ACROBiosystems’ expanded testing services represent a natural extension of its core recombinant protein business, addressing the needs of most downstream biotech customers to evaluate raw materials supplied by vendors. This not only resolves customer challenges but also creates additional opportunities for the company to sell more products. According to the prospectus, ACROBiosystems’ revenue from testing services amounted to RMB 186,100, RMB 254,300, RMB 1.5856 million, and RMB 2.0234 million in 2017, 2018, 2019, and the first half of 2020, respectively, accounting for 0.40%, 0.37%, 1.57%, and 2.08% of its total operating revenue. Testing services have gradually become a key strategic focus for future growth.

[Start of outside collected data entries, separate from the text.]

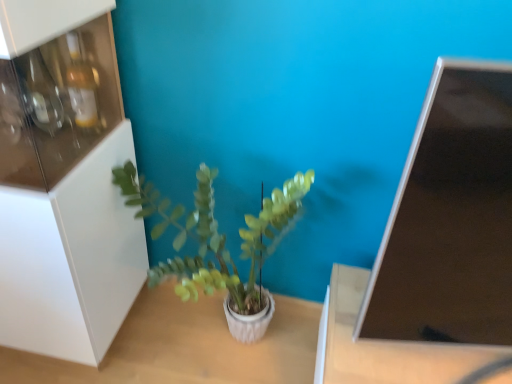 Question: Considering the relative positions of brown matte table at lower right, which is the first table in right-to-left order, and matte black monitor at upper right in the image provided, is brown matte table at lower right, which is the first table in right-to-left order, to the right of matte black monitor at upper right from the viewer's perspective?

Choices:
 (A) no
 (B) yes

Answer: (B)

Question: Is brown matte table at lower right, which is counted as the second table, starting from the left, closer to the viewer compared to matte black monitor at upper right?

Choices:
 (A) yes
 (B) no

Answer: (B)

Question: Is brown matte table at lower right, which is counted as the second table, starting from the left, smaller than matte black monitor at upper right?

Choices:
 (A) yes
 (B) no

Answer: (B)

Question: Can you confirm if brown matte table at lower right, which is counted as the second table, starting from the left, is thinner than matte black monitor at upper right?

Choices:
 (A) no
 (B) yes

Answer: (A)

Question: Is brown matte table at lower right, which is the first table in right-to-left order, far away from matte black monitor at upper right?

Choices:
 (A) no
 (B) yes

Answer: (A)

Question: In the image, is white glossy cabinet at left positioned in front of or behind white textured table at center, which ranks as the first table in left-to-right order?

Choices:
 (A) front
 (B) behind

Answer: (A)

Question: Looking at their shapes, would you say white glossy cabinet at left is wider or thinner than white textured table at center, which ranks as the first table in left-to-right order?

Choices:
 (A) wide
 (B) thin

Answer: (B)

Question: Is white glossy cabinet at left taller or shorter than white textured table at center, which ranks as the first table in left-to-right order?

Despite the frequent valuation challenges faced by China’s innovative drug industry amid intense investment competition, the underlying logic driving sustained growth in CRO demand remains unchanged. First, pharmaceutical companies have significantly increased their R&D expenditures. In response to policy shifts and intensifying market competition, both innovative and generic drug manufacturers have entered an “arms race” in terms of R&D spending and pipeline development. Although absolute R&D expenditure and R&D intensity still lag behind overseas counterparts, these metrics are rising rapidly and gradually converging toward global industry averages. Second, the growing number of Investigational New Drug (IND) applications has created rigid demand for CRO services. Data show that the total number of IND applications for drugs and non-biological generics submitted to the U.S. FDA’s Center for Drug Evaluation and Research (CDER) experienced significant growth in 2020, particularly for projects aimed at commercialization.
On the other end, Vazyme and Fapon Biotech are primarily expanding their product portfolios toward clinical testing solutions. Vazyme’s POCT diagnostic reagents experienced rapid growth amid the pandemic, with their share of revenue surging from 10.36% in 2019 to 35.81% in 2020. Additionally, Vazyme is independently developing antibody-based therapeutics. Meanwhile, after acquiring overseas fourth-generation sequencing assets, Fapon Biotech is striving to enhance its integrated IVD technology platform that combines “comprehensive development of core bioactive raw material reagents” with “innovative instruments.”
In fact, leading upstream raw material suppliers possess inherent advantages in extending their industrial chains. In vitro diagnostics (IVD) is the result of synergistic collaboration across multiple domains, including core raw materials, reagent research and development, and diagnostic platforms. It requires seamless coordination among raw materials, instruments, reagents, and services across diverse application scenarios. Upstream raw materials are undoubtedly the most critical link, as they determine both the quality of IVD diagnostic reagents and the feasibility of their widespread adoption.
Breaking out of the niche has seemingly become an imperative endeavor for manufacturers of IVD reagent raw materials. The IVD reagent raw material sector, originally a small yet profitable business, has undergone profound transformation due to a sudden inflection point in performance. How these companies can leverage their enhanced resource endowments to smoothly initiate a second growth curve is a question worthy of consideration by both investors and operators.